Indifferently directed by Morten Tyldum with a thin, clichéd, sentimental script by Graham Moore, The Imitation Game is nevertheless something of a pleasure, purely because the actors rise above the material, bringing to their characters their own knowledge of the complex actual persons they play on screen. The narrative is largely set at Bletchley during the war and is structured as a conventional heroic race against time, with our hero overcoming not only the formidable adversary of the Nazi’s “Enigma” machine but also all the disbelievers at Bletchley who think his “Bombe” decoding machine will never work.
There are occasional flashbacks to the barely adolescent Turing (Alex Lawther) at boarding school where he falls in love with the other math whizz in his class, Christopher Morcom (Jack Bannon). The young actors are wonderful (Tyldum has to be given credit for directing them) and there is no doubt that Turing was shaped by the loss of Morcom, who died suddenly of tuberculosis. His passion for cryptography and his understanding that all language is coded may well have been shaped by that early forbidden love even before his involvement with linguistic philosophy and logical positivism at Cambridge. The coded messages he exchanged with Christopher were written in the language of the closet. But there is no evidence that Turing named his intelligent machine “Christopher,” as he does in the film. That’s the scriptwriter’s fantasy and it well may bring tears to your eyes (it did mine) until you realize how it sentimentalizes Turing, who, more complicatedly, like Warhol sometimes wished he was a machine and probably preferred the company of his universal machine to any of his many lovers, whether casual or serious. That there is no sign of any of these lovers in the film is its gravest failing
Except, of course, for the absurd 1952 to 1954 framing story, in which Turing tells his life story to a deus-ex-machina, a completely fictional police detective (Rory Kinnear), whose unfounded suspicion that Turing is a Soviet spy leads to his arrest for having a piece of rough trade in his apartment. In actuality, Turing did not deny the charge, believing that homosexuality was about to be legalized. Even in this he was ahead of his time. The story that he tells the detective is the story that unfolds in the film; thus, in its entirety, The Imitation Game is a first-person narrative. What is preposterous about this ploy is that had Turing told the detective what he did at Bletchley, he would have been guilty of a crime more serious than homosexuality. He would have committed high treason for violating the Official Secrets Act.
As much as I wanted to suspend my disbelief and take pleasure in the actors’ brilliance, The Imitation Game lacks credibility on every level.
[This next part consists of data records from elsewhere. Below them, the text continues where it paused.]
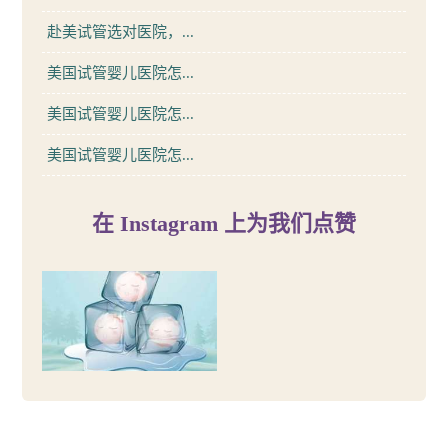
赴美试管选对医院，...
美国试管婴儿医院怎...
美国试管婴儿医院怎...
美国试管婴儿医院怎...
在 Instagram 上为我们点赞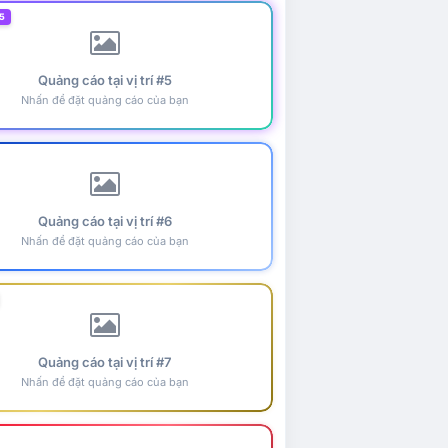
5
Quảng cáo tại vị trí #5
Nhấn để đặt quảng cáo của bạn
Quảng cáo tại vị trí #6
Nhấn để đặt quảng cáo của bạn
Quảng cáo tại vị trí #7
Nhấn để đặt quảng cáo của bạn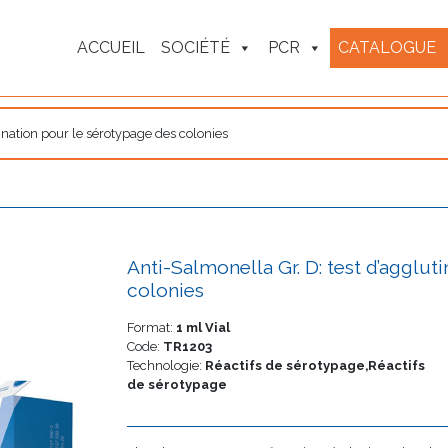
ACCUEIL
SOCIÉTÉ
PCR
CATALOGUE
ination pour le sérotypage des colonies
Anti-Salmonella Gr. D: test d’agglut
colonies
Format:
1 ml Vial
Code:
TR1203
Technologie:
Réactifs de sérotypage,Réactifs
de sérotypage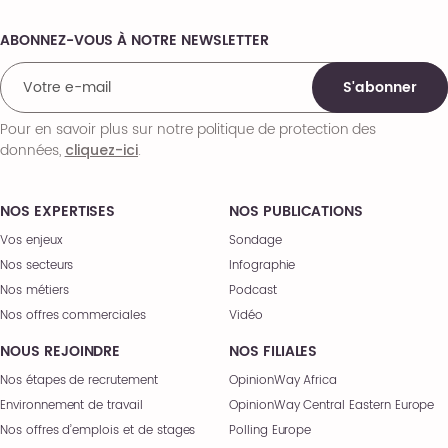
ABONNEZ-VOUS À NOTRE NEWSLETTER
Comments
S'abonner
Pour en savoir plus sur notre politique de protection des
données,
.
cliquez-ici
NOS EXPERTISES
NOS PUBLICATIONS
Vos enjeux
Sondage
Nos secteurs
Infographie
Nos métiers
Podcast
Nos offres commerciales
Vidéo
NOUS REJOINDRE
NOS FILIALES
Nos étapes de recrutement
OpinionWay Africa
Environnement de travail
OpinionWay Central Eastern Europe
Nos offres d’emplois et de stages
Polling Europe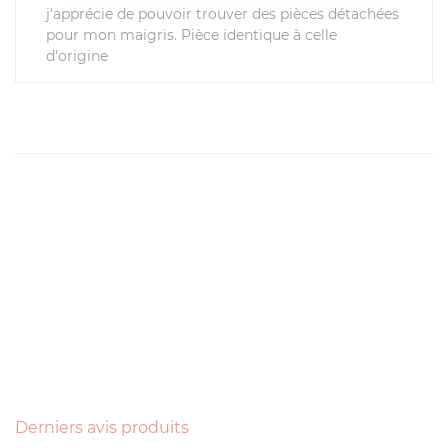
j'apprécie de pouvoir trouver des pièces détachées
pour mon maigris. Pièce identique à celle
d'origine
Derniers avis produits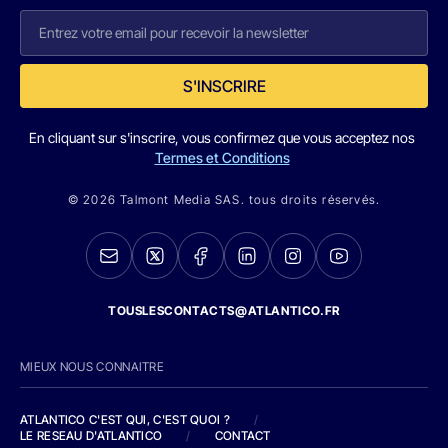
S'INSCRIRE
En cliquant sur s'inscrire, vous confirmez que vous acceptez nos
Termes et Conditions
© 2026 Talmont Media SAS. tous droits réservés.
TOUSLESCONTACTS@ATLANTICO.FR
MIEUX NOUS CONNAITRE
ATLANTICO C'EST QUI, C'EST QUOI ?
/
LE RESEAU D'ATLANTICO
/
CONTACT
Still, Cumberbatch, Keira Knightley as Joan Clarke (the woman whose mathematical genius made her part of Turing’s inner circle and, for a moment, his fiancée), and, as a composite character representing the all-powerful MI6, Mark Strong (no one leans against door frames as compellingly as he does) are terrific. It’s Cumberbatch, however, who has the burden of making us care about Turing, thus keeping us riveted on this perfectly silly film to the end. He succeeds because he is a great actor and, at the moment, a star. I can only wish him better scripts in the future. Such as Hamlet, in which he opens at London’s Barbican in August. Don’t try to buy tickets. The ten-week run sold out online in an hour.